親鸞会では、「疑いなくなったのが救い」というのが、どこか曲がって理解されています。
しかし、親鸞会の「教学聖典」に出てくるお聖教の言葉そのものは間違ってはいません。

一例を紹介します。

親鸞会教学聖典より
2号
問(23) 二種深信を記せ。

答(23)
○一には決定して、「自身は、現にこれ罪悪生死の凡夫、昿劫より已来常に没し常に流転して、出離の縁有る事無し」と、深信す。(機の深信)
○二には決定して、「彼の阿弥陀仏四十八願をもって衆生を摂受したまうこと、疑無く慮無く彼の願力に乗ずれば、定んで往生を得」と、深信す。(法の深信)

3号
問(23) 信心獲得すると、弥陀の本願にツユチリ程の疑いもなくなると教えられた蓮如上人のお言葉と、その根拠を示せ。

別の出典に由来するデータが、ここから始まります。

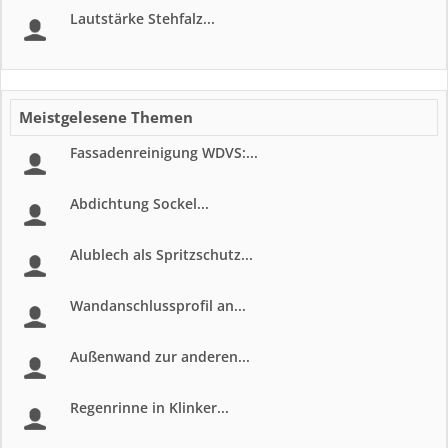
Lautstärke Stehfalz...
Meistgelesene Themen
Fassadenreinigung WDVS:...
Abdichtung Sockel...
Alublech als Spritzschutz...
Wandanschlussprofil an...
Außenwand zur anderen...
Regenrinne in Klinker...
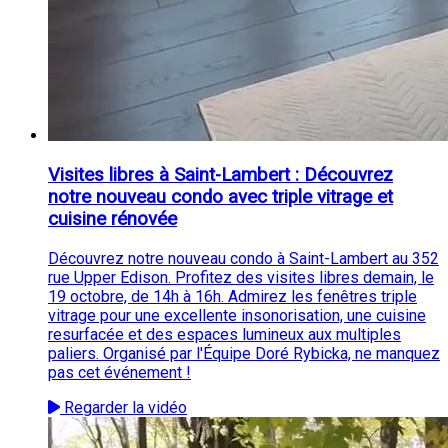
Visites libres à Saint-Lambert : Découvrez
notre nouveau condo avec triple vitrage et
cuisine rénovée
Découvrez notre nouveau condo à Saint-Lambert au 352
rue Upper Edison. Profitez des visites libres demain, le
19 octobre, de 14h à 16h. Admirez les fenêtres triple
vitrage pour une excellente insonorisation, une cuisine
resurfacée et des espaces lumineux aux multiples
paliers. Organisé par l'Équipe Doré Rybicka, ne manquez
pas cet événement !
Regarder la vidéo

答(23)○これ更に疑う心露ほどもあるべからず。(御文章)

ここで「深信」については、「疑心ある事ない」ことだと親鸞会では繰り返し教えられます。私も高森会長から「疑心ある事ない」は、「もう二度と出てこない事であるから、ただの無いとは全く違う」と聞いていました。
また、「ツユチリ程の疑いもなくなる」についても、何度も聞いてきました。

ですから、親鸞会会員の多くは、「救われたらスッキリハッキリする」「ツユチリ程の疑い無くハッキリ救われる」「驚天動地の体験」などなどと聞かされてそのように理解をしています。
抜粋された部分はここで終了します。